While somewhat conclusory, the best reconciliation of these contradictory holdings and summary of the measure of damages for injuries to real property appears to be Kremeyer v. Shumate, 20 Ill.App.2d 542, 156 N.E.2d 271 (2nd Dist. 1959):

  "Ordinarily, the difference between the fair
  value of the property immediately before and
  after the injury will be taken as the measure of
  damages, particularly where the injury to real
  estate is permanent. Where the thing which is
  destroyed or injured, though affixed to the
  realty, has a distinct value without reference to
  the real estate upon which it stands, the measure
  of recovery is for the value or depreciation of
  value of the thing destroyed or injured, and not
  for the difference of the value of the land
  before and after the destruction. Under some
  circumstances, the proper measure of damages may
  be the cost of restoration of the property to its
  condition before the injury occurred, as where
  the injury is susceptible to be repaired at
  moderate expense and the cost of restoration may
  be shown with reasonable certainty. . . .

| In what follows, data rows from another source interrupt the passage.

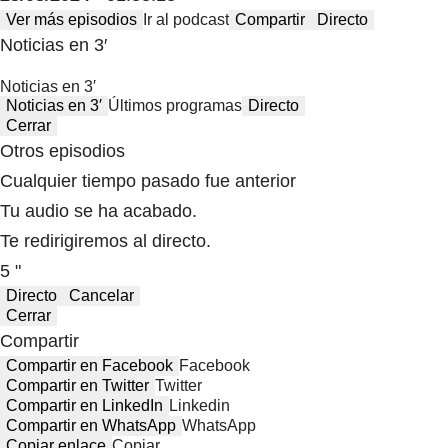
Ver más episodios
Ir al podcast
Compartir
Directo
Noticias en 3′
Noticias en 3′
Noticias en 3′
Últimos programas
Directo
Cerrar
Otros episodios
Cualquier tiempo pasado fue anterior
Tu audio se ha acabado.
Te redirigiremos al directo.
5 "
Directo
Cancelar
Cerrar
Compartir
Compartir en Facebook
Facebook
Compartir en Twitter
Twitter
Compartir en LinkedIn
Linkedin
Compartir en WhatsApp
WhatsApp
Copiar enlace
Copiar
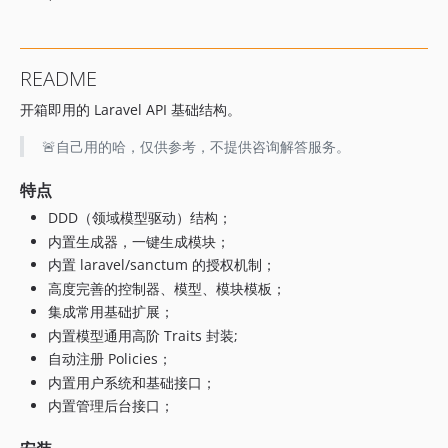
dev-dependabot/composer/fakerphp/faker-1.23.1
dev-dependabot/composer/laravel/sanctum-3.3.3
dev-dependabot/composer/mockery/mockery-1.6.7
README
dev-feat/ddd
开箱即用的 Laravel API 基础结构。
🚨自己用的哈，仅供参考，不提供咨询解答服务。
特点
DDD（领域模型驱动）结构；
内置生成器，一键生成模块；
内置 laravel/sanctum 的授权机制；
高度完善的控制器、模型、模块模板；
集成常用基础扩展；
内置模型通用高阶 Traits 封装;
自动注册 Policies；
内置用户系统和基础接口；
内置管理后台接口；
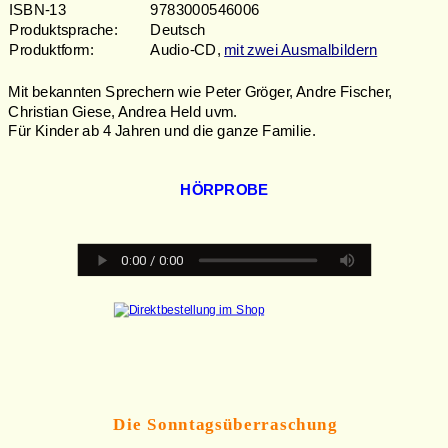
ISBN-13 
9783000546006
Produktsprache:
Deutsch
Produktform: 
Audio-CD, 
mit zwei Ausmalbildern
Mit bekannten Sprechern wie Peter Gröger, Andre Fischer, 
Christian Giese, Andrea Held uvm.                      
Für Kinder ab 4 Jahren und die ganze Familie.
HÖRPROBE
Die Sonntagsüberraschung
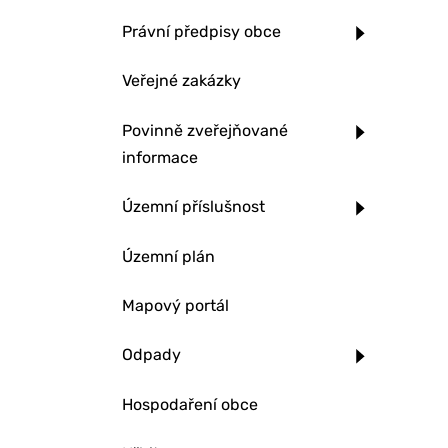
Právní předpisy obce
Veřejné zakázky
Povinně zveřejňované
informace
Územní příslušnost
Územní plán
Mapový portál
Odpady
Hospodaření obce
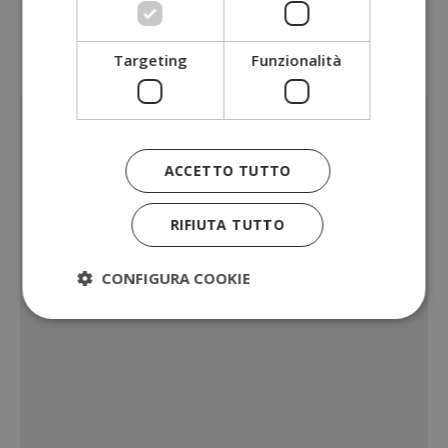
Oppure visita la sezione dedicata a tutti i
cashback
e
provami gratis
Targeting
Funzionalità
Sponsorizzato:
ACCETTO TUTTO
RIFIUTA TUTTO
CONFIGURA COOKIE
Strettamente necessari
Performance
Targeting
Funzionalità
I cookie strettamente necessari consentono le
funzionalità principali del sito web come l'accesso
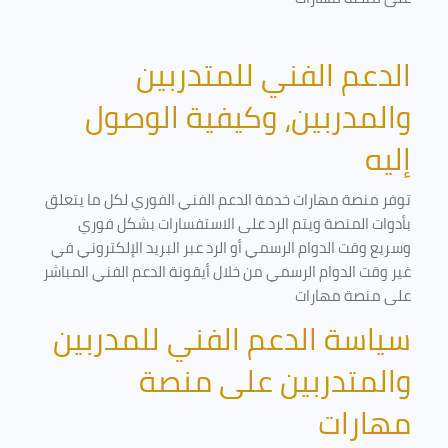
الدعم الفني للمتدربين
والمدربين، وكيفية الوصول
إليه
توفر منصة مهارات خدمة الدعم الفني الفوري لكل ما يتعلق
بأدوات المنصة ويتم الرد على الاستفسارات بشكل فوري
وسريع وقت الدوام الرسمي أو الرد عبر البريد الإلكتروني في
غير وقت الدوام الرسمي من خلال أيقونة الدعم الفني المباشر
على منصة مهارات
سياسة الدعم الفني للمدربين
والمتدربين على منصة
مهارات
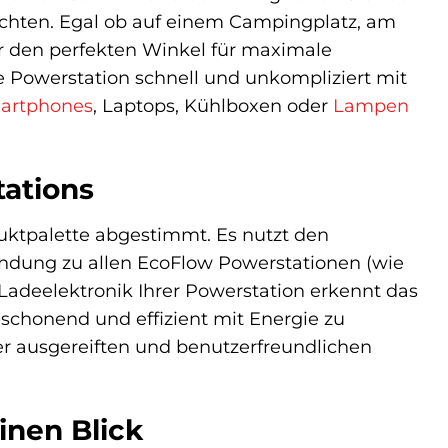
richten. Egal ob auf einem Campingplatz, am
r den perfekten Winkel für maximale
 Powerstation schnell und unkompliziert mit
artphones
, Laptops, Kühlboxen oder
Lampen
tations
uktpalette abgestimmt. Es nutzt den
bindung zu allen EcoFlow Powerstationen (wie
 Ladeelektronik Ihrer Powerstation erkennt das
schonend und effizient mit Energie zu
er ausgereiften und benutzerfreundlichen
inen Blick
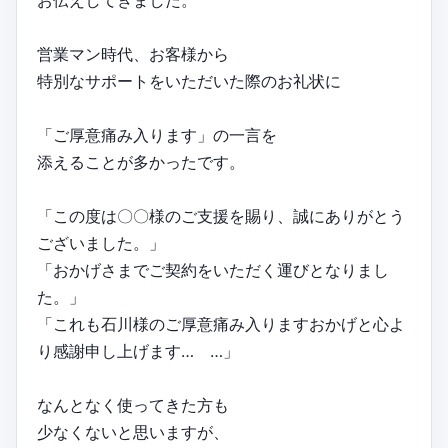
営業マン時代、お客様から
特別なサポートをいただいた際のお礼状に
「ご厚意痛み入ります」の一言を
添えることが多かったです。
「この度は〇〇様のご支援を賜り、誠にありがとう
ございました。」
「おかげさまでご契約をいただく運びとなりまし
た。」
「これも石川様のご厚意痛み入りますおかげと心よ
り感謝申し上げます… …」
なんとなく使ってきた方も
少なくないと思いますが、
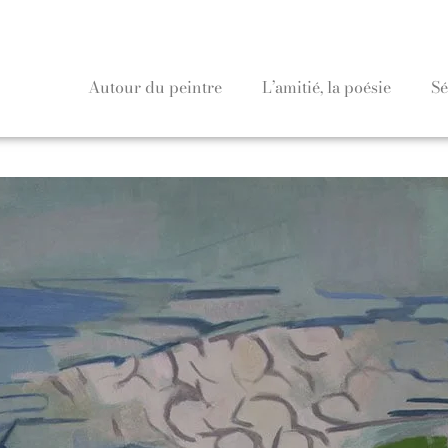
Autour du peintre
L’amitié, la poésie
Sé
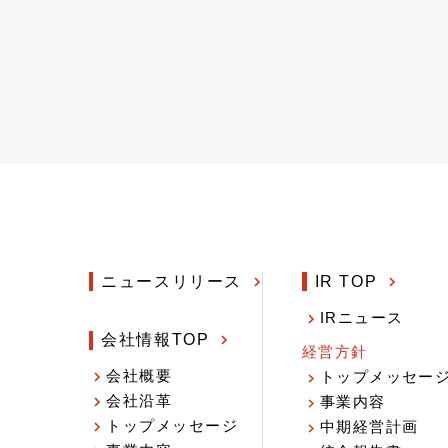
ニュースリリース
IR TOP
IRニュース
会社情報TOP
経営方針
会社概要
トップメッセー
会社沿革
事業内容
トップメッセージ
中期経営計画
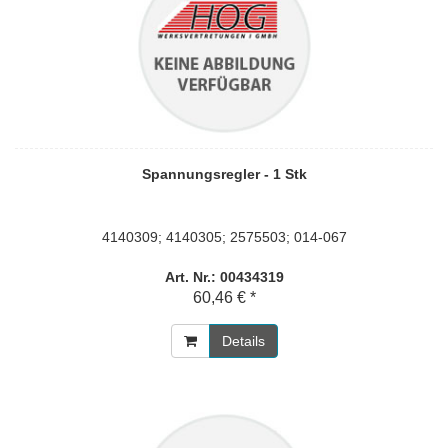
Spannungsregler - 1 Stk
4140309; 4140305; 2575503; 014-067
Art. Nr.: 00434319
60,46 € *
Details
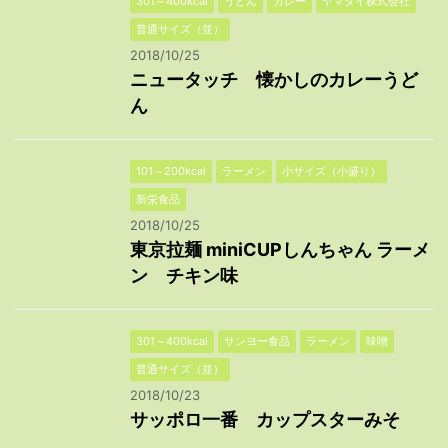
301～400kcal
うどん
カレー
ヤマダイ株式会社
普通サイズ（並）
2018/10/25
ニュータッチ 懐かしのカレーうど
ん
101～200kcal
ラーメン
小サイズ（小盛り）
新栄食品
2018/10/25
東京拉麺 miniCUPしんちゃん ラーメ
ン チキン味
301～400kcal
サンヨー食品
ラーメン
味噌
普通サイズ（並）
2018/10/23
サッポロ一番 カップスターみそ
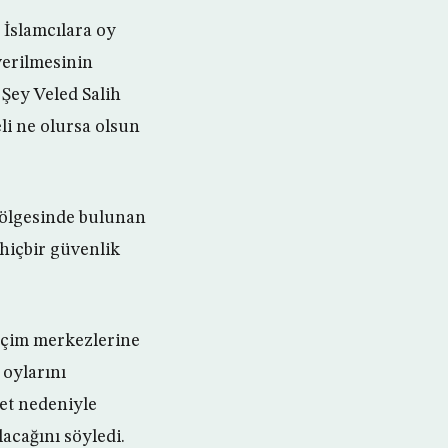
İslamcılara oy
verilmesinin
Şey Veled Salih
eli ne olursa olsun
bölgesinde bulunan
hiçbir güvenlik
seçim merkezlerine
 oylarını
bet nedeniyle
acağını söyledi.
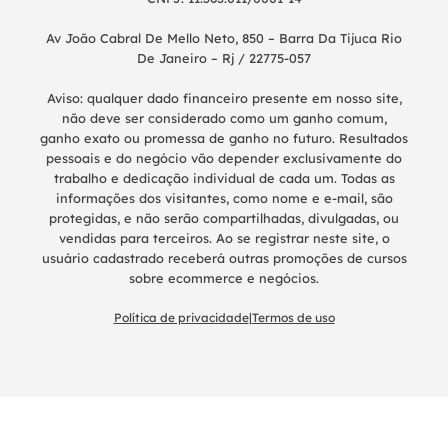
Av João Cabral De Mello Neto, 850 – Barra Da Tijuca Rio
De Janeiro – Rj / 22775-057
Aviso: qualquer dado financeiro presente em nosso site,
não deve ser considerado como um ganho comum,
ganho exato ou promessa de ganho no futuro. Resultados
pessoais e do negócio vão depender exclusivamente do
trabalho e dedicação individual de cada um. Todas as
informações dos visitantes, como nome e e-mail, são
protegidas, e não serão compartilhadas, divulgadas, ou
vendidas para terceiros. Ao se registrar neste site, o
usuário cadastrado receberá outras promoções de cursos
sobre ecommerce e negócios.
Política de privacidade
|
Termos de uso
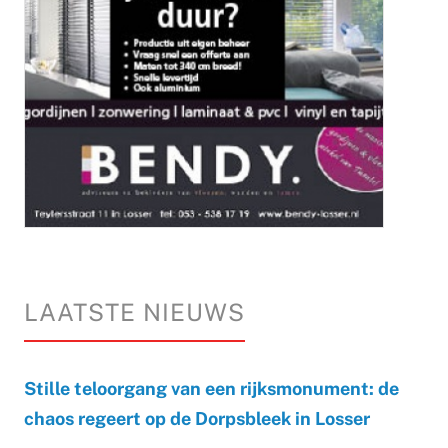
LAATSTE NIEUWS
Stille teloorgang van een rijksmonument: de
chaos regeert op de Dorpsbleek in Losser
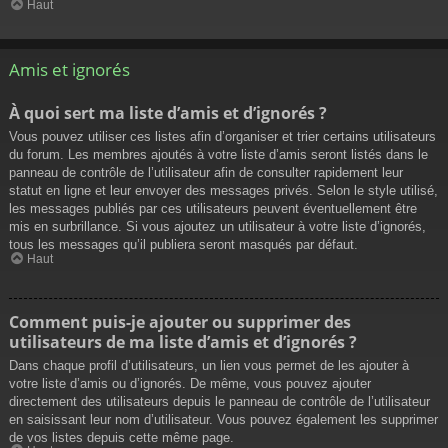
Haut
Amis et ignorés
À quoi sert ma liste d’amis et d’ignorés ?
Vous pouvez utiliser ces listes afin d’organiser et trier certains utilisateurs
du forum. Les membres ajoutés à votre liste d’amis seront listés dans le
panneau de contrôle de l’utilisateur afin de consulter rapidement leur
statut en ligne et leur envoyer des messages privés. Selon le style utilisé,
les messages publiés par ces utilisateurs peuvent éventuellement être
mis en surbrillance. Si vous ajoutez un utilisateur à votre liste d’ignorés,
tous les messages qu’il publiera seront masqués par défaut.
Haut
Comment puis-je ajouter ou supprimer des
utilisateurs de ma liste d’amis et d’ignorés ?
Dans chaque profil d’utilisateurs, un lien vous permet de les ajouter à
votre liste d’amis ou d’ignorés. De même, vous pouvez ajouter
directement des utilisateurs depuis le panneau de contrôle de l’utilisateur
en saisissant leur nom d’utilisateur. Vous pouvez également les supprimer
de vos listes depuis cette même page.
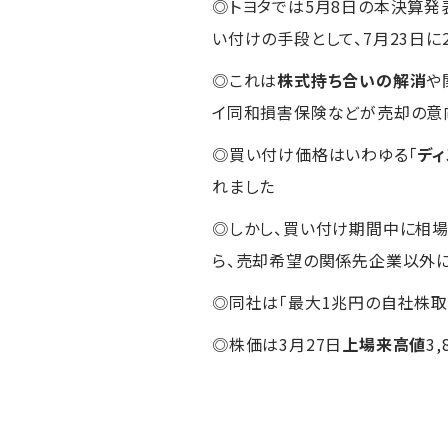
◎トヨタでは5月8日の本決算発表
い付けの手段として、7月23日に2
◎これは
株式持ち合いの解消
や
イ同和損害保険などが売却の意
◎買い付け価格はいわゆる「
ディ
れました
◎しかし、買い付け期間中に相場急
ら、売却希望の関係先企業以外に
◎同社は「最大1兆円の自社株取
◎株価は3月27日
上場来高値
3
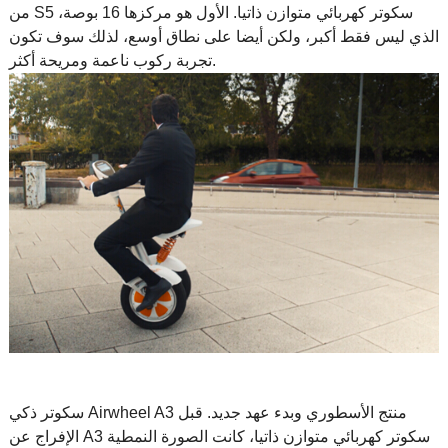
سكوتر كهربائي متوازن ذاتيا
. الأول هو مركزها 16 بوصة،
من S5
الذي ليس فقط أكبر، ولكن أيضا على نطاق أوسع، لذلك سوف تكون
تجربة ركوب ناعمة ومريحة أكثر.
سكوتر ذكي Airwheel A3 منتج الأسطوري وبدء عهد جديد. قبل
سكوتر كهربائي متوازن ذاتيا
، كانت الصورة النمطية
الإفراج عن A3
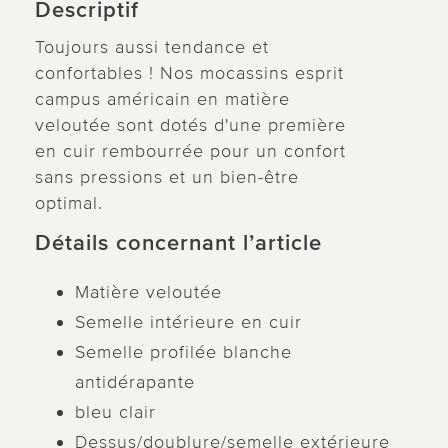
Descriptif
Toujours aussi tendance et
confortables ! Nos mocassins esprit
campus américain en matière
veloutée sont dotés d'une première
en cuir rembourrée pour un confort
sans pressions et un bien-être
optimal.
Détails concernant l’article
Matière veloutée
Semelle intérieure en cuir
Semelle profilée blanche
antidérapante
bleu clair
Dessus/doublure/semelle extérieure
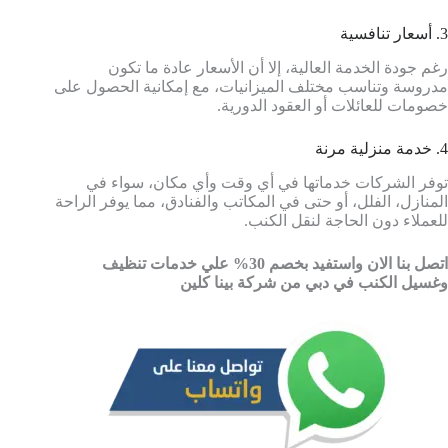
3. أسعار تنافسية
رغم جودة الخدمة العالية، إلا أن الأسعار عادة ما تكون
مدروسة وتناسب مختلف الميزانيات، مع إمكانية الحصول على
خصومات للعائلات أو العقود الدورية.
4. خدمة منزلية مرنة
توفر الشركات خدماتها في أي وقت وأي مكان، سواء في
المنازل، الفلل، أو حتى في المكاتب والفنادق، مما يوفر الراحة
للعملاء دون الحاجة لنقل الكنب.
اتصل بنا الان واستفيد بخصم 30% علي خدمات تنظيف
وغسيل الكنب في دبي من شركة بينا كلين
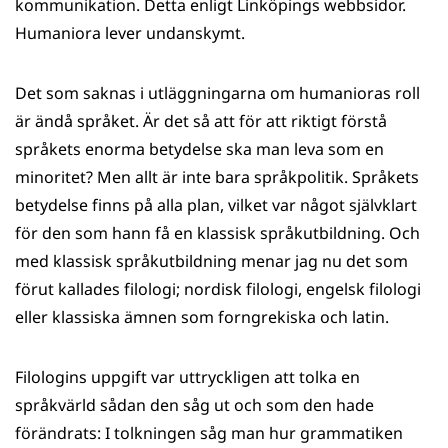
kommunikation. Detta enligt Linköpings webbsidor.
Humaniora lever undanskymt.
Det som saknas i utläggningarna om humanioras roll
är ändå språket. Är det så att för att riktigt förstå
språkets enorma betydelse ska man leva som en
minoritet? Men allt är inte bara språkpolitik. Språkets
betydelse finns på alla plan, vilket var något självklart
för den som hann få en klassisk språkutbildning. Och
med klassisk språkutbildning menar jag nu det som
förut kallades filologi; nordisk filologi, engelsk filologi
eller klassiska ämnen som forngrekiska och latin.
Filologins uppgift var uttryckligen att tolka en
språkvärld sådan den såg ut och som den hade
förändrats: I tolkningen såg man hur grammatiken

    "There has been no holding of any court in this
  jurisdiction that has been cited to us that the
  measure of damages for injury to improvements on
  real estate is the lesser sum of the difference
  in value immediately before and immediately after
  the injury, or the cost of repair. This is the
  rule for personal property. . . . [Citation]"
  Id. at 546, 156 N.E.2d 273-274.

In view of these Illinois decisions, IHB's contention that it is entitled to the replacement cost of the new span is simply not tenable. Instead, as stated in Kremeyer, the bridge "has a distinct value without reference to the real estate upon which it stands, [and] the measure of recovery is for the value or depreciation of value" of the span. Id. In order to determine the value of the bridge, Soo suggests that

  ". . . competent evidence with respect to
  original cost, depreciation, obsolescence, prior
  unrepaired damage, reasonable and necessary costs
  in constructing the original span, factors
  relating to the bridge which reasonably required
  repair prior to the occurrence, betterment
  achieved by the new span and prospective
  maintenance and repair cost achieved by the new

should be admitted. Unless IHB can suggest why any of these elements are not relevant to the determination of the bridge, competent evidence concerning them will be admitted at trial.

It is therefore ordered that evidence be admitted at trial showing the consequential damages of IHB as incidental to damage to joint property; that evidence relating to the cost of possible future replacement of the existing span be excluded at trial; and that evidence tending to show the actual value of the bridge at the time of its collapse be admitted at trial.